Every race is a learning experience and we are certainly learning a great deal. I am finding being the crew rather than the skipper a rewarding experience. Skippering for me usually means racing solo in my own boat, so I am enjoying being part of a team.
Looks like a lot of fun,
I can't help thinking that the FF might be more popular if it had a lifting keel to make launch and recovery easier, I seem to recall there was a version, but with a modern update pretty sure it would be improved.
or maybe the asymmetric boats are where the mainstream is these days? There seems to be several new retractable keel boats on the market
So true.
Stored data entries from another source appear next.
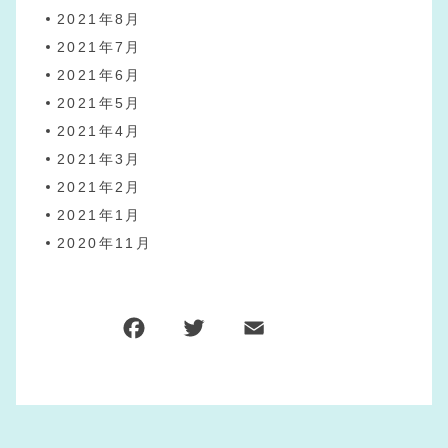
2021年8月
2021年7月
2021年6月
2021年5月
2021年4月
2021年3月
2021年2月
2021年1月
2020年11月
F
T
E
共
a
w
m
有
c
it
ai
e
te
l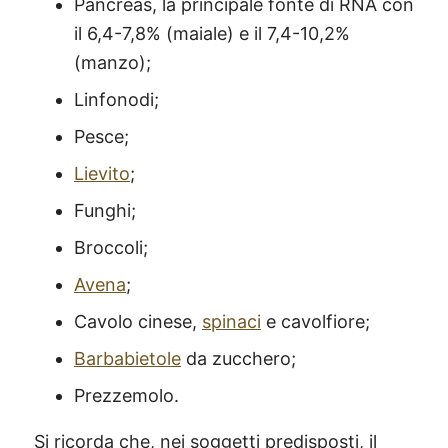
Pancreas, la principale fonte di RNA con
il 6,4-7,8% (maiale) e il 7,4-10,2%
(manzo);
Linfonodi;
Pesce;
Lievito
;
Funghi;
Broccoli;
Avena
;
Cavolo cinese,
spinaci
e cavolfiore;
Barbabietole
da zucchero;
Prezzemolo.
Si ricorda che, nei soggetti predisposti, il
Sailing with others improves the experience. As does leaving the "pleasures" of boat ownership to others. Boats seem to figure out how to own their owners :-)
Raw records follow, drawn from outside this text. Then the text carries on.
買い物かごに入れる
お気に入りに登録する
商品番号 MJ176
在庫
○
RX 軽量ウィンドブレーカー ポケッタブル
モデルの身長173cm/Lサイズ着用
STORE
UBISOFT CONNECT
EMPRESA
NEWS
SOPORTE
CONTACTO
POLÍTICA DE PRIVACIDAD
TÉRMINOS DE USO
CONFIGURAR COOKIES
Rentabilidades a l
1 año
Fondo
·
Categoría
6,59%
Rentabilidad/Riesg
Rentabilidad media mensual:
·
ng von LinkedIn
It's been a while since I've seen a Flying Fifteen in action. What a fun keeled daysailer.
Max, we race with a fleet of trailer sailors some who have lifting keels and some centre boards. We don't have any trouble launching or retrieving, something which surprised me as I thought it was going to be difficult. Having said that, the conditions are pretty ideal - a solid concrete ramp with very good depth of water at all tides and sheltered from most winds.
At some of the other venues where we race, FFifteens have difficulty being retrieved when the tide goes out because of an expanse of mud and sand between the water and the ramp, but this seems also to be a problem for the lifting keels and trailer sailers with centre boards.
But I agree with you about an design update. A lifting keel would certainly make the FF easier to work on as they would be lower on the trailer when hauled out and make them easier and safer to tow behind a car. I also think the rudder needs re designing. I was disappointed in the amount of weather helm when sailing hard on the wind in the Fifteen, which isn't surprising when you look at the large unbalanced barn door rudder which looks high tech in shape but in fact is a pain in the arse.
The future for me lies in high tech, practicality and light weight (especially the light weight at my age). The RS Aero 9 at about 30kgs is very appealing - its longer than my Zephyr but HALF the weight; which makes it very easy for old buggers like me to haul up the ramp.
Dan, your comments about the leaving the pleasures of boat ownership to others is very interesting. Cost and expense can be barriers to sailing for some and crewing is a good option.
I also think there is something to be said for syndicate ownership - a group of good mates purchasing, racing and sharing the costs of a boat if this suits the context of the people involved. So long as you choose the people wisely you get fun sailing, camaraderie and lower costs, a good formula.